In some instances, upholding adolescents ‘ autonomous decision could involve harm to their best interests or their welfare [16, 18, 22, 24, 28, 30, 31, 37, 38, 43, 46]. This could be especially morally distressing for HCPs if the adolescent refuses treatment for a life-threatening condition[18, 20, 28, 32, 37, 38, 46].

Although HCPs may not be obliged to accept treatment refusal from adolescents, they could benefit from exploring the reasons behind treatment refusal [18, 22, 28, 31, 33, 37]. For instance, an adolescent refusing chemotherapy because they do not wish to lose their hair could be overlooking other life-saving benefits [24].

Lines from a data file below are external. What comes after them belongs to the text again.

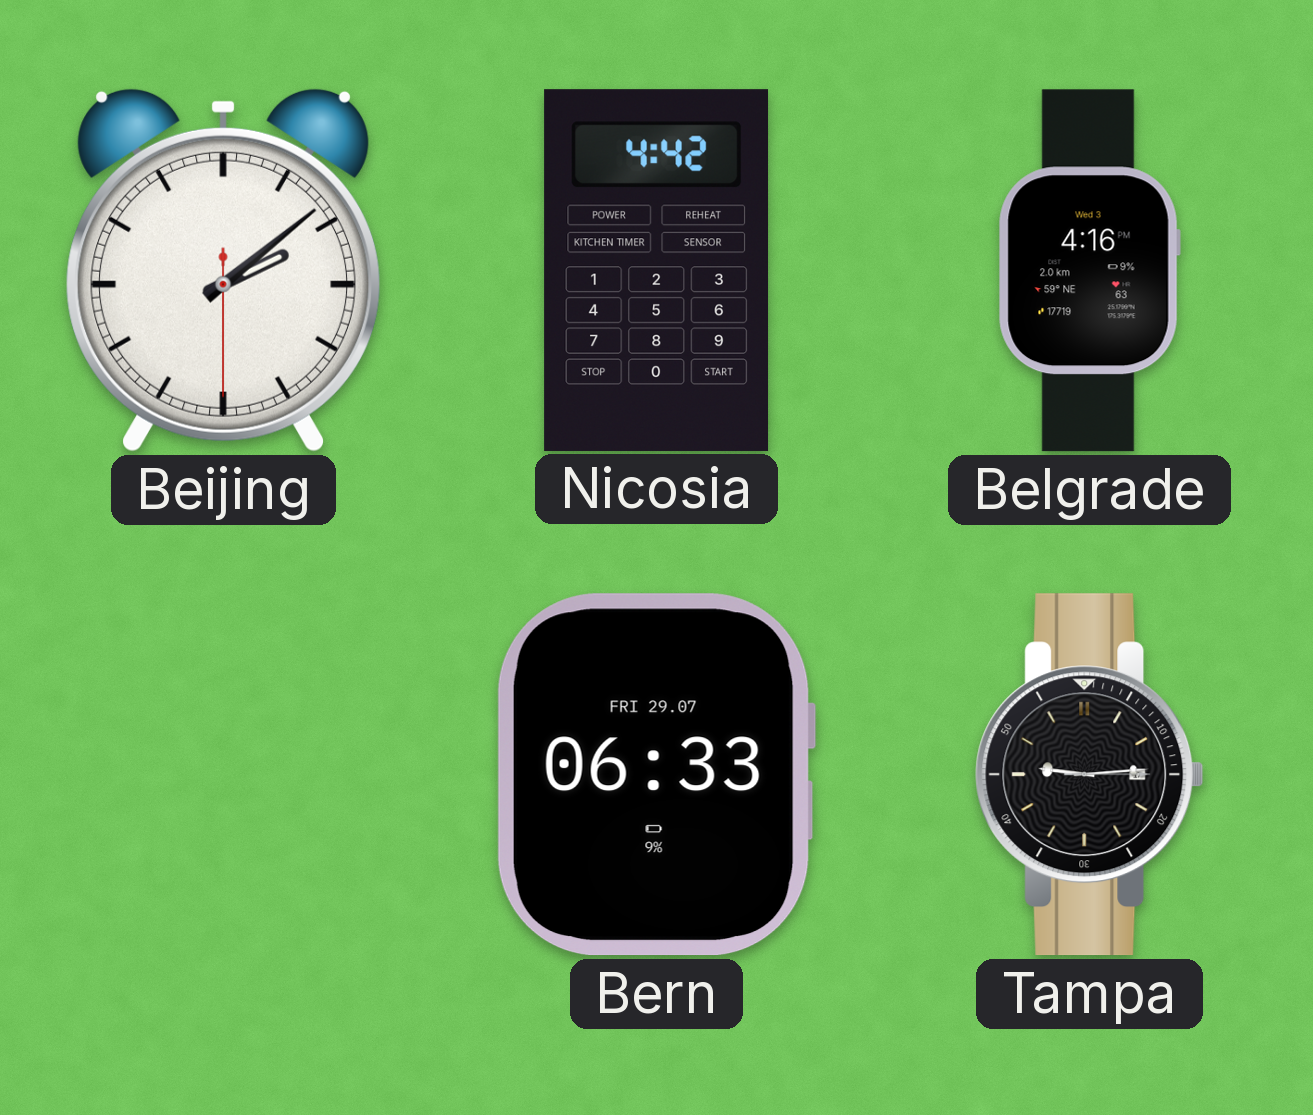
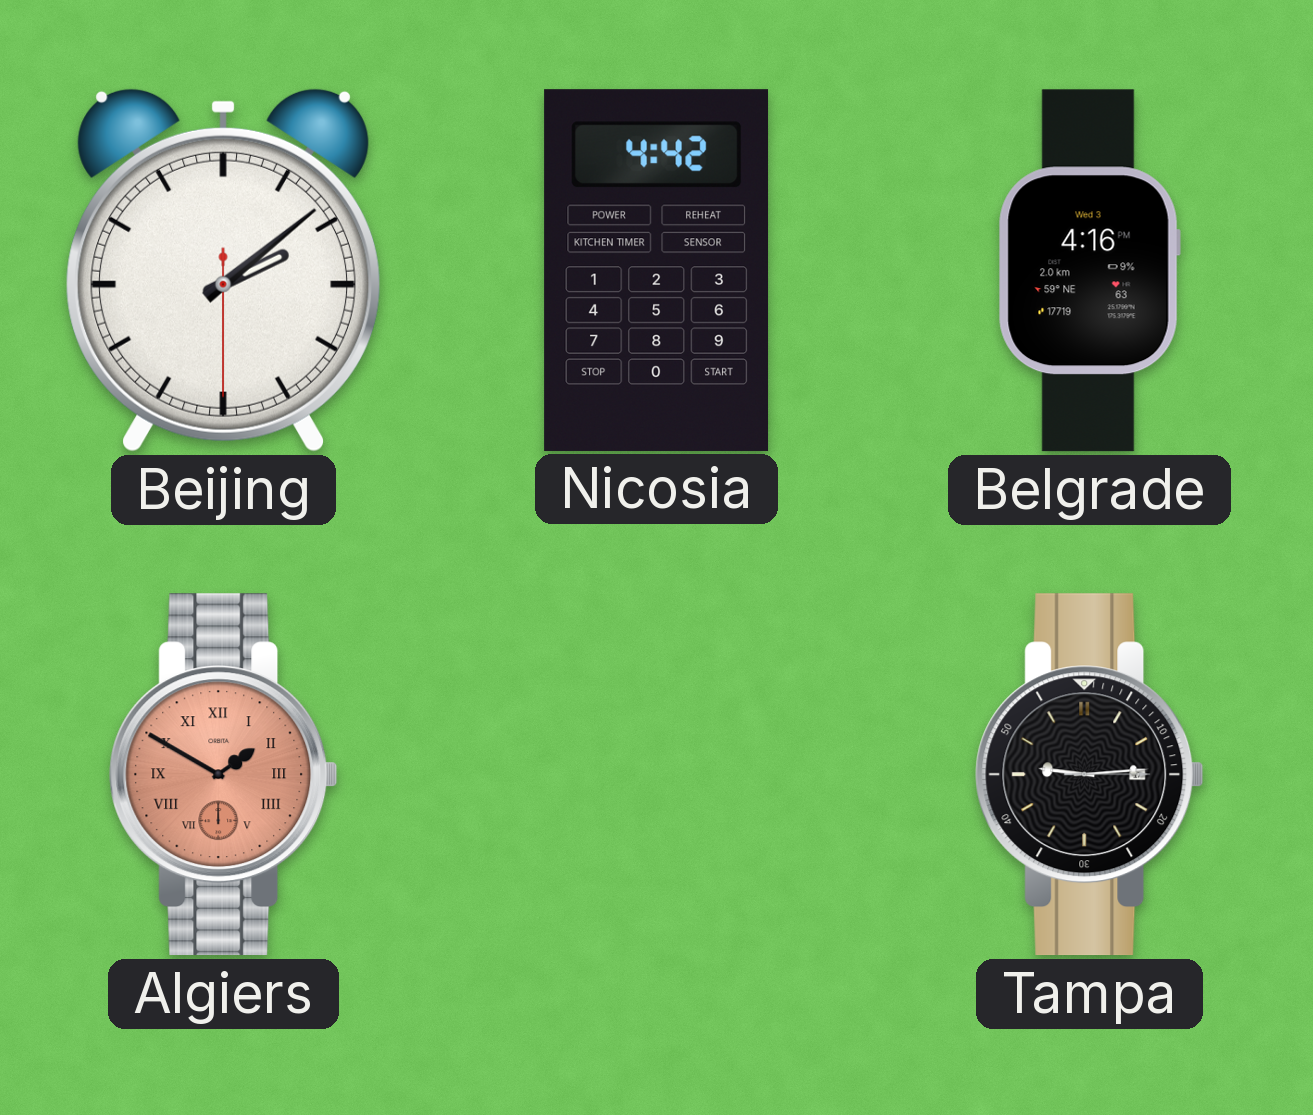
Algiers: none -> 1:50
Bern: 06:33 -> none
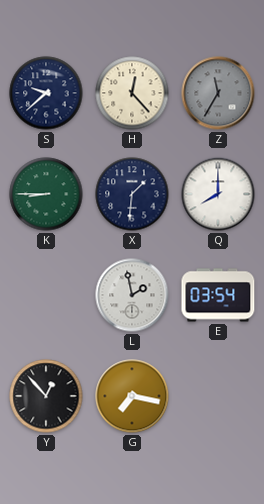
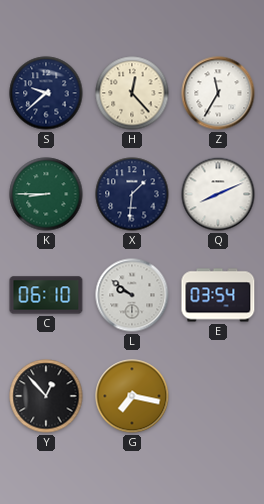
Z dial: grey -> white
Q: 8:00 -> 8:11
C: none -> 06:10
L: 1:58 -> 9:51
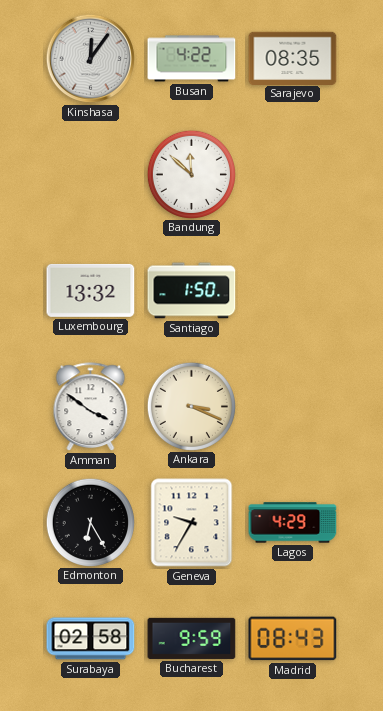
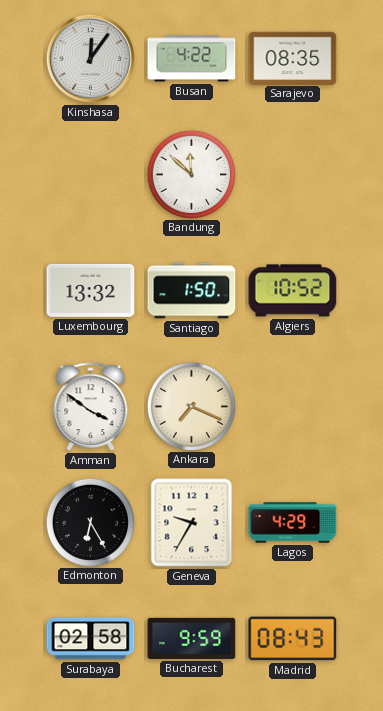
Algiers: none -> 10:52
Ankara: 3:19 -> 7:19
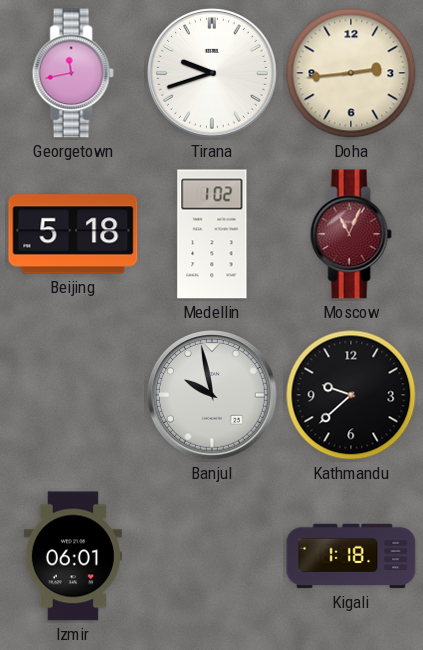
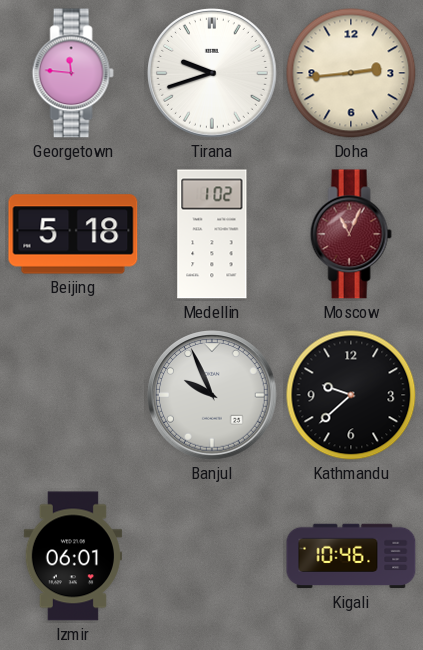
Georgetown: 11:43 -> 11:46
Banjul: 9:58 -> 9:56
Kigali: 1:18 -> 10:46
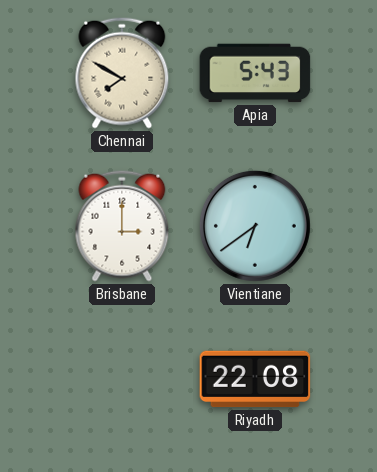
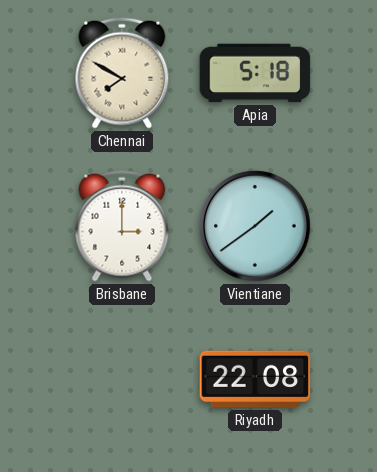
Apia: 5:43 -> 5:18
Vientiane: 6:39 -> 1:39
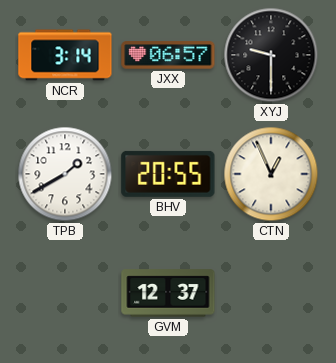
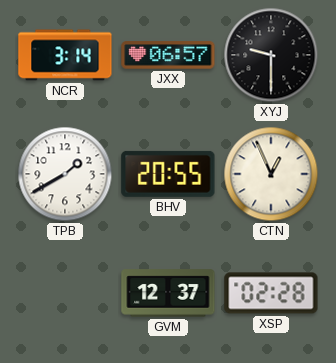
XSP: none -> 02:28
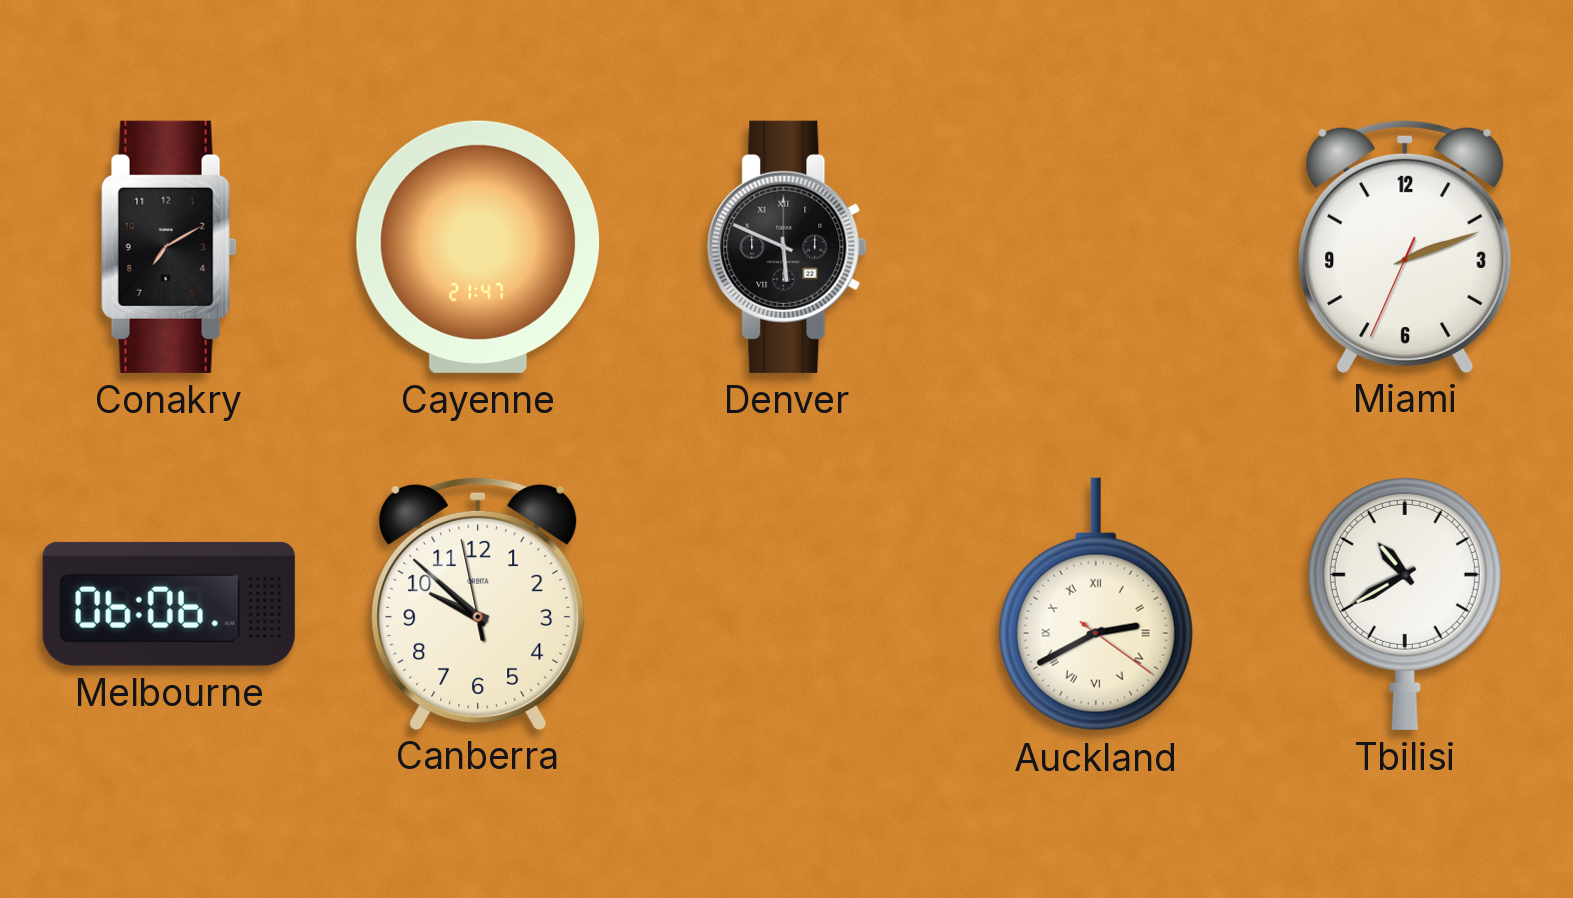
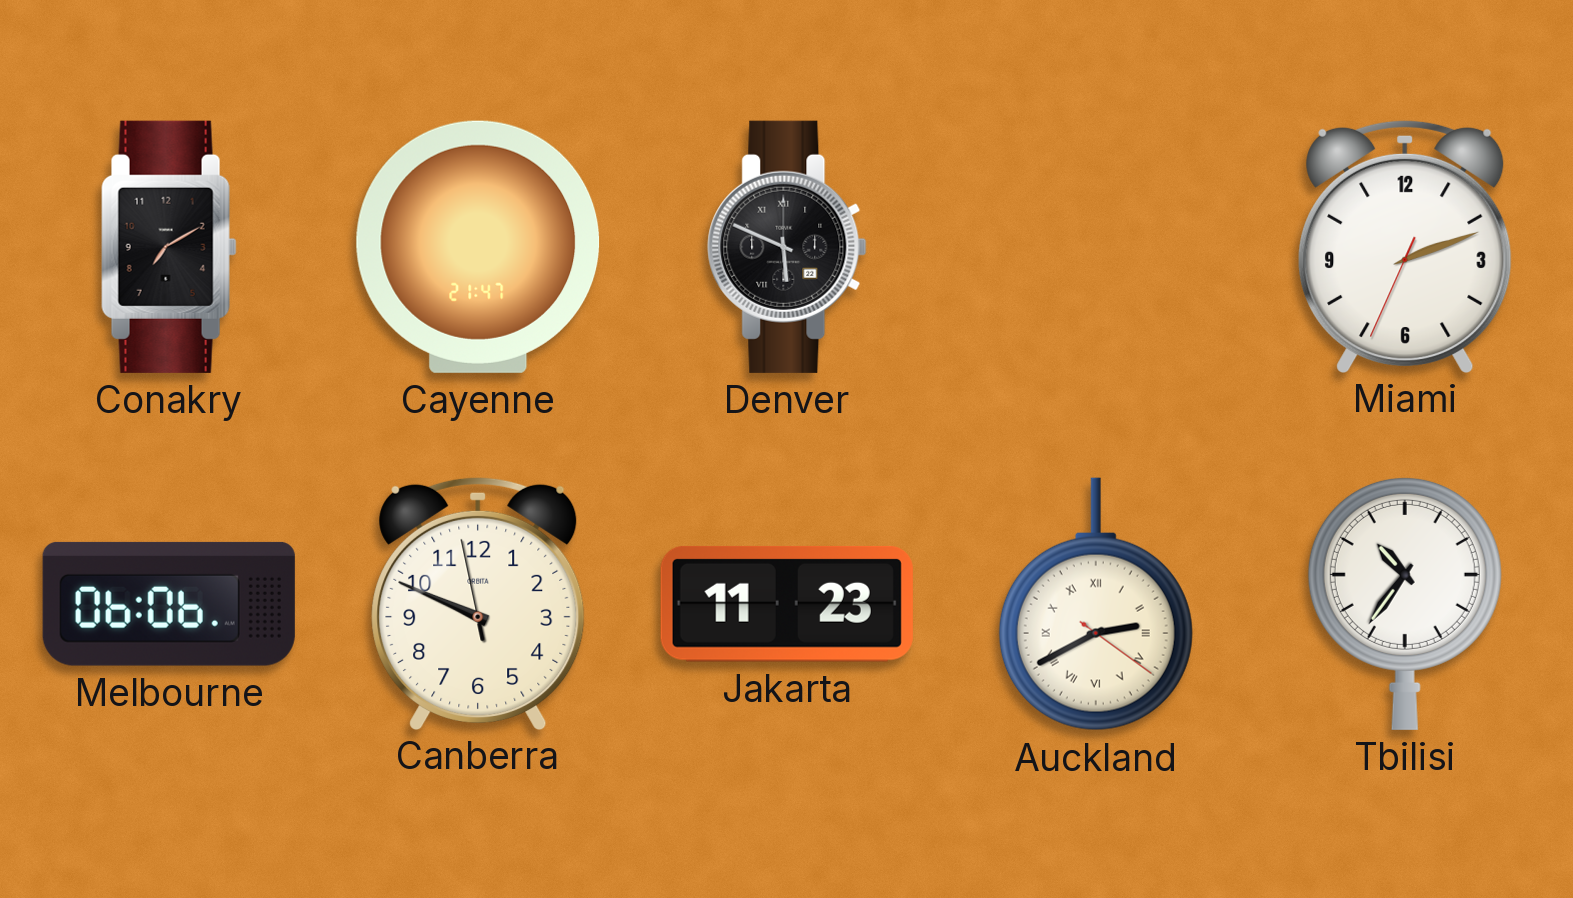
Canberra: 9:51 -> 9:48
Jakarta: none -> 11:23
Tbilisi: 10:40 -> 10:36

Some studies question whether, in allowing adolescents to consent to but not refuse lifesaving treatment, their growing autonomy is being supported [26, 32, 37, 38, 46]. Most, however, agree that welfare should be the main ethical consideration.

The parent-healthcare professional relationship

HCPs and parents could disagree on whether and how much information should be given to adolescents. Parents sometimes act as gatekeepers and disallow HCPs from sharing information with the adolescent patient, especially when the prognosis is poor [20, 24, 29]. In this context, disclosing against parents’ wishes harms trust[24, 29]. Rather than taking these actions, HCPs could engage in dialogue with parents to encourage disclosure [24, 29].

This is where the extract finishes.